--- EXERCISE GOAL ---
What is the number of lines below that hold "effetti"? Answer with that number only.

--- SOURCE INFORMATION ---
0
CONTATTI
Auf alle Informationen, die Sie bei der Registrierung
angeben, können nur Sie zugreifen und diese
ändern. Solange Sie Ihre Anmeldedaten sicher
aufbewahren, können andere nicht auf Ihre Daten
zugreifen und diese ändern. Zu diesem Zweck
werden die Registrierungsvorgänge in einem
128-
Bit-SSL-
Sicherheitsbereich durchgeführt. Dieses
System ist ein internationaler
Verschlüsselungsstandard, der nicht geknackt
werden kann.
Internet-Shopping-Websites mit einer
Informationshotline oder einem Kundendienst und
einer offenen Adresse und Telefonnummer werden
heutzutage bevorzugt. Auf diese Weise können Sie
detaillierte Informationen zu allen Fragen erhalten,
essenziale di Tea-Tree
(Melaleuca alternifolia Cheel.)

==

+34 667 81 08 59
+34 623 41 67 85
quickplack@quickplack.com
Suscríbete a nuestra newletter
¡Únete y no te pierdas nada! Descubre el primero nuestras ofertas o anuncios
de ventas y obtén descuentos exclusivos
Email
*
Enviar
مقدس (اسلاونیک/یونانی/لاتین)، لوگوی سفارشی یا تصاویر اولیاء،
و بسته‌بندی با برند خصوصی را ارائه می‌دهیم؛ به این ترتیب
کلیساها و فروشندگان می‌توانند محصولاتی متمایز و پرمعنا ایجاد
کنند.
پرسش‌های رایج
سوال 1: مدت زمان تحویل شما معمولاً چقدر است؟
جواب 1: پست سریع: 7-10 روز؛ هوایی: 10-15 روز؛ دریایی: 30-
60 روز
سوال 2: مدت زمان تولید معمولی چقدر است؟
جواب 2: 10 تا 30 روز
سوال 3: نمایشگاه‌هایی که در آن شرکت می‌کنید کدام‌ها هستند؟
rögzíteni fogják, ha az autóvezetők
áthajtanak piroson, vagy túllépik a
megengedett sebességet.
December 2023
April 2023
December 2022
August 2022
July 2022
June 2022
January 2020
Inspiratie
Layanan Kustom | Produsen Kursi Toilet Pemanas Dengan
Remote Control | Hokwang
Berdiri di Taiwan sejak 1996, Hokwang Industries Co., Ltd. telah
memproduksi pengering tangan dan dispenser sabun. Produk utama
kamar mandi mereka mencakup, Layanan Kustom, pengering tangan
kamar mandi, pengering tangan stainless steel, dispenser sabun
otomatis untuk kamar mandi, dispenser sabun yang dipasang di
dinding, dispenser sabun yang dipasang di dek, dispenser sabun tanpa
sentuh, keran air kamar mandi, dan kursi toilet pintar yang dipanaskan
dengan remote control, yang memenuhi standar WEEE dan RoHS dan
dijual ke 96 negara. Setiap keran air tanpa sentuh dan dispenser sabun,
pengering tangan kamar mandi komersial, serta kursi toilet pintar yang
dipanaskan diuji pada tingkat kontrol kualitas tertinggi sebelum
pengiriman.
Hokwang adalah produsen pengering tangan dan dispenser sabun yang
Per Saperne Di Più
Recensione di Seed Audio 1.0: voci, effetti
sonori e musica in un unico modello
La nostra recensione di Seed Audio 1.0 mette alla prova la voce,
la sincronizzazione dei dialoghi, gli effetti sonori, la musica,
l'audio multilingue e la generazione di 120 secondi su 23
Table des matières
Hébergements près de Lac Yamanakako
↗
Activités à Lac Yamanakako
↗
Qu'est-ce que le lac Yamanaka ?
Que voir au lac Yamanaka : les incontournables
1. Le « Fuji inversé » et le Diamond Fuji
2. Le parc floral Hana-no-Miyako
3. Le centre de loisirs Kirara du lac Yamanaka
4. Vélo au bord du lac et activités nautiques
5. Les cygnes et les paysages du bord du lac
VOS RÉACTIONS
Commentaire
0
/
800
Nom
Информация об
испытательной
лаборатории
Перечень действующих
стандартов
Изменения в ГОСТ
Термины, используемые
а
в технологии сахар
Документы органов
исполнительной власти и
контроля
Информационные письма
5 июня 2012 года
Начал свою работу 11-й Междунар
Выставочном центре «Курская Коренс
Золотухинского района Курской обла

==

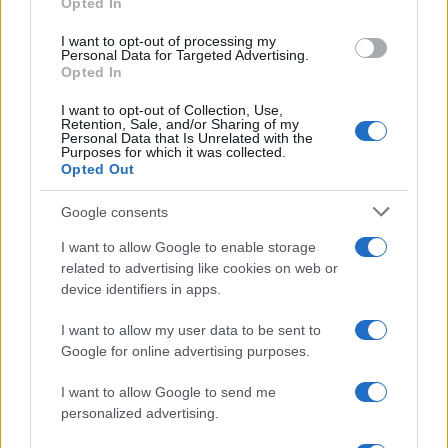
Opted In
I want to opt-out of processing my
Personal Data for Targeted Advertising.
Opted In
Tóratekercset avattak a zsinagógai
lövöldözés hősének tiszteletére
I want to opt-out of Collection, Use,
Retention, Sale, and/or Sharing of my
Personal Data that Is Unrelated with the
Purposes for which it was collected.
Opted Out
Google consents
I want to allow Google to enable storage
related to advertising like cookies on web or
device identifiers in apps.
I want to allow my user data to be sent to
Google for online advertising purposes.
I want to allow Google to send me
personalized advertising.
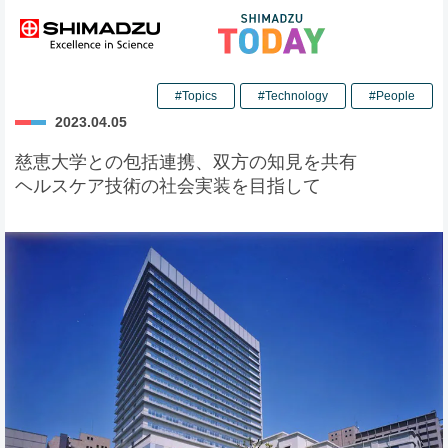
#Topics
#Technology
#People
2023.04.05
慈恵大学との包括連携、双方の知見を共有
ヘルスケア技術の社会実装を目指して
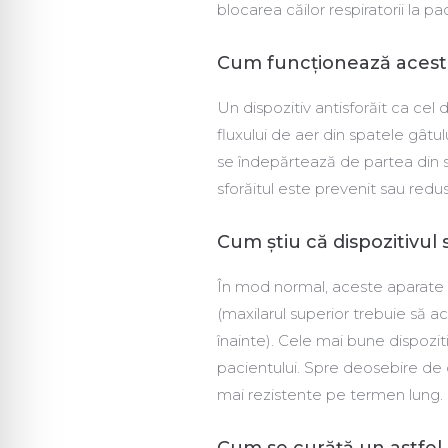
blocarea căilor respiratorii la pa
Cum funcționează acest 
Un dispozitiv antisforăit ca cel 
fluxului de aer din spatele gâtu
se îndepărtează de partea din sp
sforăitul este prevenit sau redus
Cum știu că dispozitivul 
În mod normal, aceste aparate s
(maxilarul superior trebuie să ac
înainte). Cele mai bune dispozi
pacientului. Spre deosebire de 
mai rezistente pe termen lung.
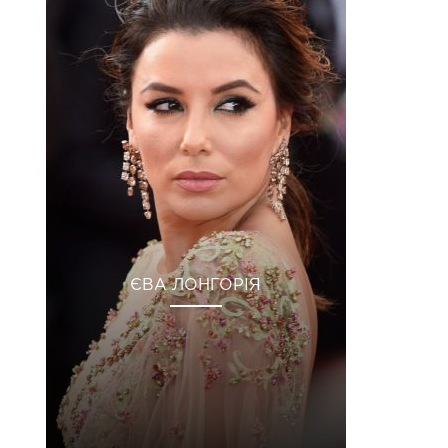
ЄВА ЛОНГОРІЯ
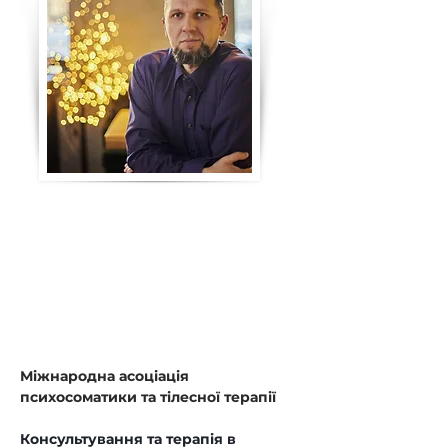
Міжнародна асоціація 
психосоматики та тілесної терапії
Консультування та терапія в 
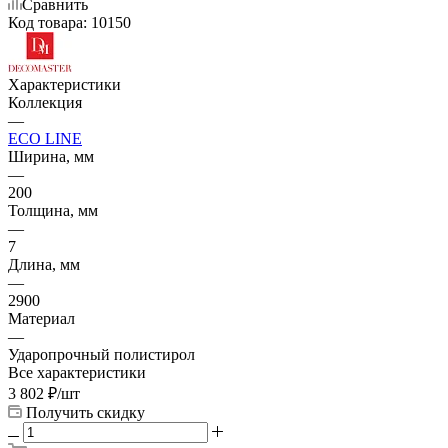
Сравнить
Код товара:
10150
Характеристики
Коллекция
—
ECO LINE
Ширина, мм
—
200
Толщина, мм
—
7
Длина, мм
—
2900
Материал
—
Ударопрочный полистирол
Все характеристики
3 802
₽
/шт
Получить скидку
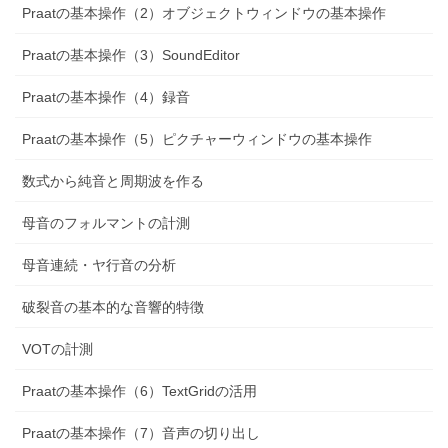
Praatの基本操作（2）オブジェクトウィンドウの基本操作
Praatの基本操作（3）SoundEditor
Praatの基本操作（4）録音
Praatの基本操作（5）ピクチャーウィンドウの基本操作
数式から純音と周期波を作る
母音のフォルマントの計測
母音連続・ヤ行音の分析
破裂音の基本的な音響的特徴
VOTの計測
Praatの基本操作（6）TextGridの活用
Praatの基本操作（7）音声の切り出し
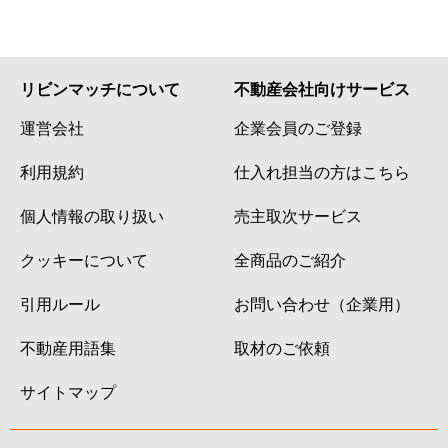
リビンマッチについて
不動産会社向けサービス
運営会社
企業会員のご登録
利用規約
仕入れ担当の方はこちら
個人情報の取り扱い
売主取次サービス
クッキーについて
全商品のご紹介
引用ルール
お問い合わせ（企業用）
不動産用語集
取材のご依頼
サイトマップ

--- WORKED SOLUTION ---
2